If you find yourself in need of the best free AP Art History resources, whether to review for your impending AP Art History exam or try to get a sense of what you’ll be learning in an AP Art History course you’ve signed up for, look no further than Varsity Tutors’ free AP Art History Practice Tests! Each AP Art History Practice Test consists of between ten and twelve problems; you can choose to use these Practice Tests to answer questions drawn from each of the topics covered in AP Art History, or focus on one particular topic. After you complete an AP Art History Practice Test, you will receive a detailed report of your performance in comparison to those of other test-takers. You can also see a detailed explanation of the reasoning that was used to determine the correct answer, so if you miss any questions, you can find out where you went wrong so you can avoid repeating an error.

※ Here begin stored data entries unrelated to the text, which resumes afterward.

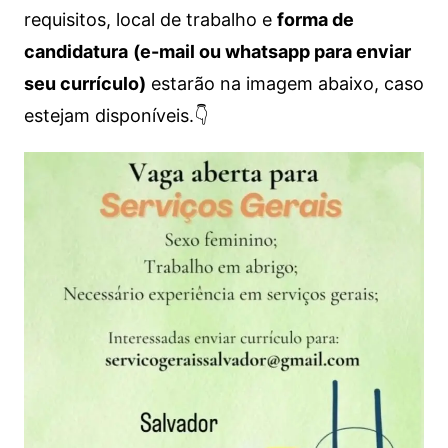
requisitos, local de trabalho e
forma de
candidatura
(e-mail ou whatsapp para enviar
seu currículo)
estarão na imagem abaixo, caso
estejam disponíveis.👇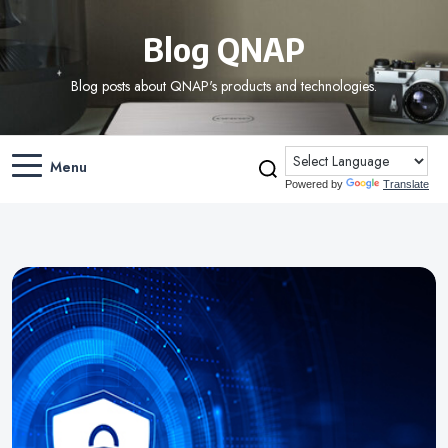
Blog QNAP
Blog posts about QNAP's products and technologies.
Menu
Powered by
Translate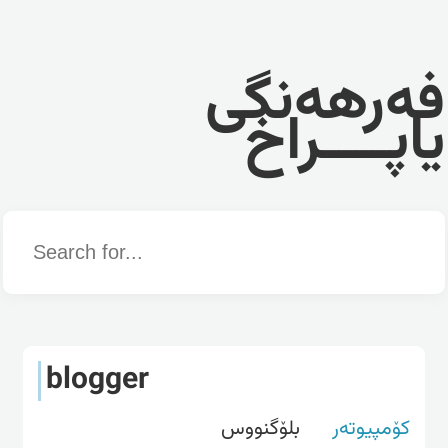
فەرهەنگی
یاپــــراخ
Word
blogger
کۆمپیوتەر
بلۆگنووس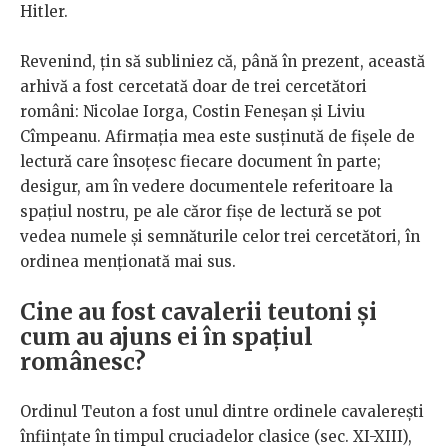
Hitler.
Revenind, ţin să subliniez că, până în prezent, această
arhivă a fost cercetată doar de trei cercetători
români: Nicolae Iorga, Costin Feneşan şi Liviu
Cîmpeanu. Afirmaţia mea este susţinută de fişele de
lectură care însoţesc fiecare document în parte;
desigur, am în vedere documentele referitoare la
spaţiul nostru, pe ale căror fișe de lectură se pot
vedea numele şi semnăturile celor trei cercetători, în
ordinea menționată mai sus.
Cine au fost cavalerii teutoni și
cum au ajuns ei în spațiul
românesc?
Ordinul Teuton a fost unul dintre ordinele cavalereşti
înfiinţate în timpul cruciadelor clasice (sec. XI-XIII),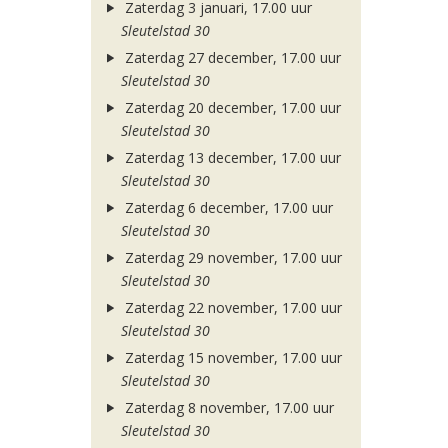
Zaterdag 3 januari, 17.00 uur
Sleutelstad 30
Zaterdag 27 december, 17.00 uur
Sleutelstad 30
Zaterdag 20 december, 17.00 uur
Sleutelstad 30
Zaterdag 13 december, 17.00 uur
Sleutelstad 30
Zaterdag 6 december, 17.00 uur
Sleutelstad 30
Zaterdag 29 november, 17.00 uur
Sleutelstad 30
Zaterdag 22 november, 17.00 uur
Sleutelstad 30
Zaterdag 15 november, 17.00 uur
Sleutelstad 30
Zaterdag 8 november, 17.00 uur
Sleutelstad 30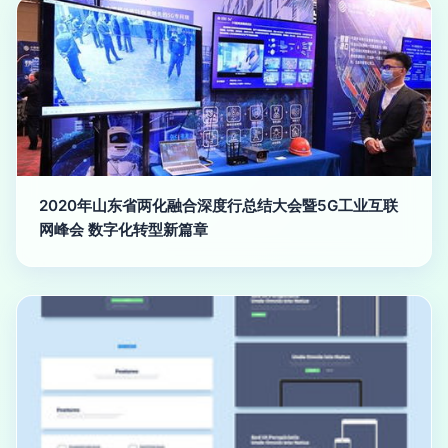
2020年山东省两化融合深度行总结大会暨5G工业互联
网峰会 数字化转型新篇章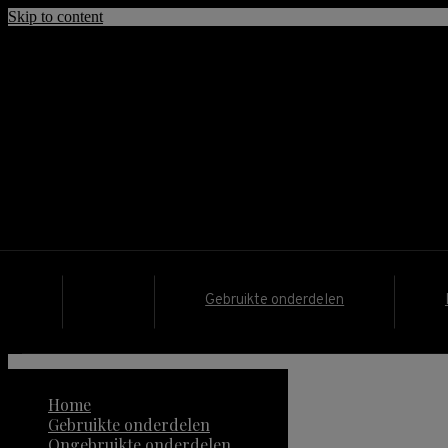
Skip to content
contact@mercedesonderdeel.nl
mercedesonderdeel.nl
Webshop met Nieuw en Gebruikte Mercedes 
Gebruikte onderdelen
Home
Gebruikte onderdelen
Ongebruikte onderdelen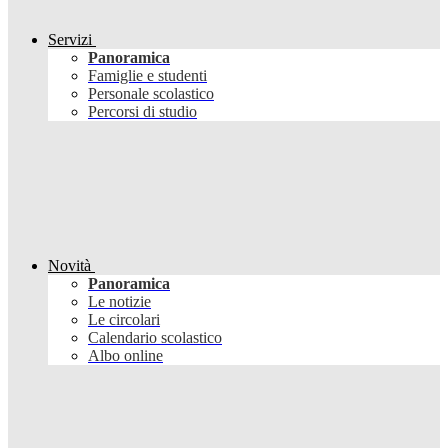
Servizi
Panoramica
Famiglie e studenti
Personale scolastico
Percorsi di studio
Novità
Panoramica
Le notizie
Le circolari
Calendario scolastico
Albo online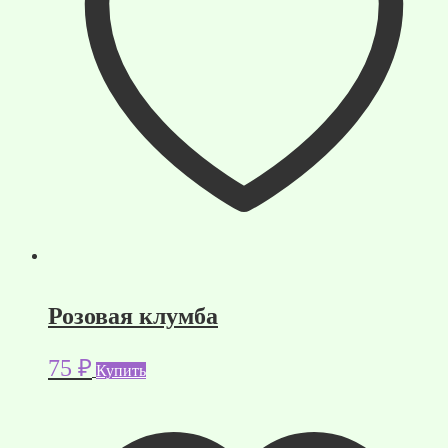
Розовая клумба
75
₽
Купить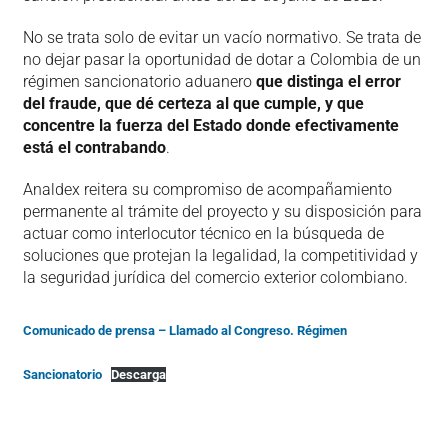
No se trata solo de evitar un vacío normativo. Se trata de
no dejar pasar la oportunidad de dotar a Colombia de un
régimen sancionatorio aduanero
que distinga el error
del fraude, que dé certeza al que cumple, y que
concentre la fuerza del Estado donde efectivamente
está el contrabando
.
Analdex reitera su compromiso de acompañamiento
permanente al trámite del proyecto y su disposición para
actuar como interlocutor técnico en la búsqueda de
soluciones que protejan la legalidad, la competitividad y
la seguridad jurídica del comercio exterior colombiano.
Comunicado de prensa – Llamado al Congreso. Régimen
Sancionatorio
Descarga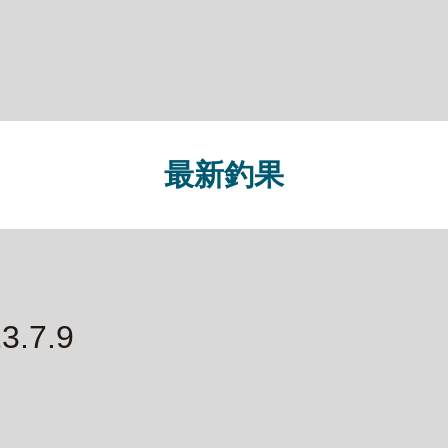
最新釣果
.7.9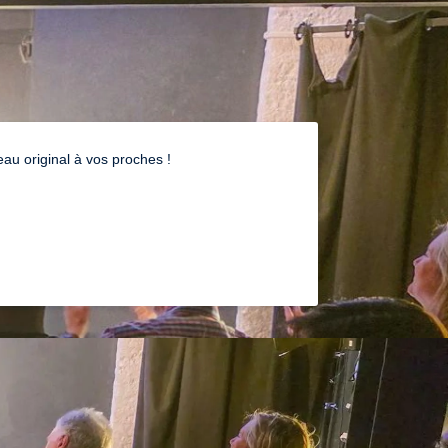
#Improvidence
u original à vos proches !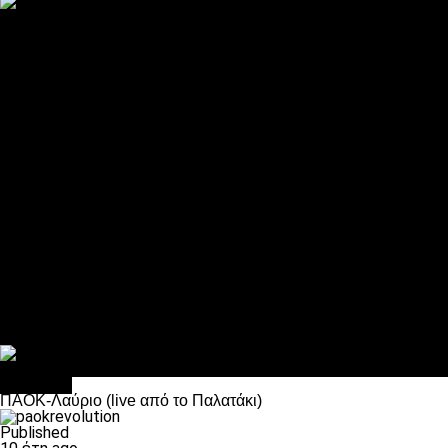
ΠΑΟΚ και τηλεοπτικά: αποκλειστικά απόφαση Σαββίδη
Αντίπαλοι
Νέα προβλήματα στην Μπέτις πριν την Τούμπα
Επίσημο «stop» στους φίλους του ΠΑΟΚ στο Αγρίνιο
Η Λιόν «σφυροκόπησε» τη Μονακό και πλησιάζει στο Champio
ΠΑΟΚ: Τι έκαναν οι αντίπαλοί του στο Europa League
Η Ριέκα διέκοψε την εγγραφή μελών ενόψει… ΠΑΟΚ
Διάφορα
Πέθανε ο μπαμπάς του Γιαννάκη, Λουκάς Μήλιος
ΣΦ ΠΑΟΚ Θύρα 4: Ανακοίνωσε οδική εκδρομή για τον αγώνα με
Κανείς δεν ξέχασε τα έξι αετόπουλα
Στο OPEN τα προκριματικά, στη NOVA τα του πρωταθλήματος
Σαν σήμερα: Οταν “έφυγε” ο Λόραντ
Μπάσκετ
ΠΑΟΚ-Λαύριο (live από το Παλατάκι)
Published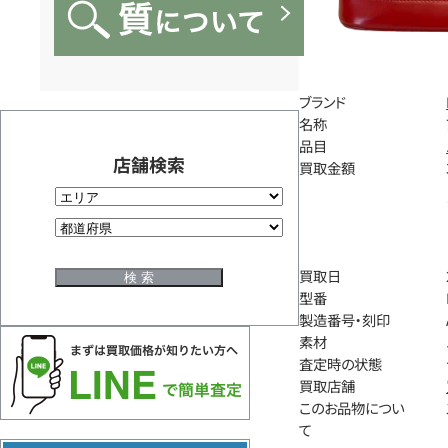
ブランド
名称
品目
店舗検索
買取金額
買取日
型番
製造番号・刻印
素材
査定時の状態
買取店舗
このお品物につい
て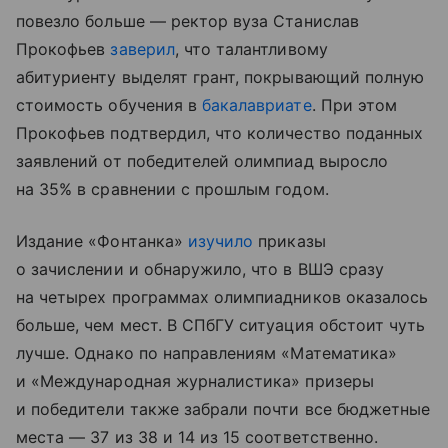
повезло больше — ректор вуза Станислав
Прокофьев
заверил
, что талантливому
абитуриенту выделят грант, покрывающий полную
стоимость обучения в
бакалавриате
. При этом
Прокофьев подтвердил, что количество поданных
заявлений от победителей олимпиад выросло
на 35% в сравнении с прошлым годом.
Издание «Фонтанка»
изучило
приказы
о зачислении и обнаружило, что в ВШЭ сразу
на четырех программах олимпиадников оказалось
больше, чем мест. В СПбГУ ситуация обстоит чуть
лучше. Однако по направлениям «Математика»
и «Международная журналистика» призеры
и победители также забрали почти все бюджетные
места — 37 из 38 и 14 из 15 соответственно.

You can also take Full-Length AP Art History Practice Tests. These are comprehensive exercises that ask you questions spanning the full range of concepts you’ll be expected to know for the exam. You may want to kick off your review by taking one of the complete practice tests, as the insights you’ll receive can help you to build a custom AP Art History study plan. The results page for the free comprehensive online tests includes the same helpful information you get from the concept-specific practice tests, but can also help you focus your study sessions by showing you which topics you’ve got down pat, and the topics on which you’ll want to spend some time. After you brush up on your skills with the other Learning Tools, return to the Full-Length AP Art History Practice Tests to see how your knowledge level is progressing.
With the knowledge of what you’re up against and Varsity Tutors’ variety of free AP Art History resources at your disposal, you can feel completely confident walking into AP Art History on the first day of class or walking into your AP Art History exam!
Our completely free AP Art History practice tests are the perfect way to brush up your skills. Take one of our many AP Art History practice tests for a run-through of commonly asked questions. You will receive incredibly detailed scoring results at the end of your AP Art History practice test to help you identify your strengths and weaknesses. Pick one of our AP Art History practice tests now and begin!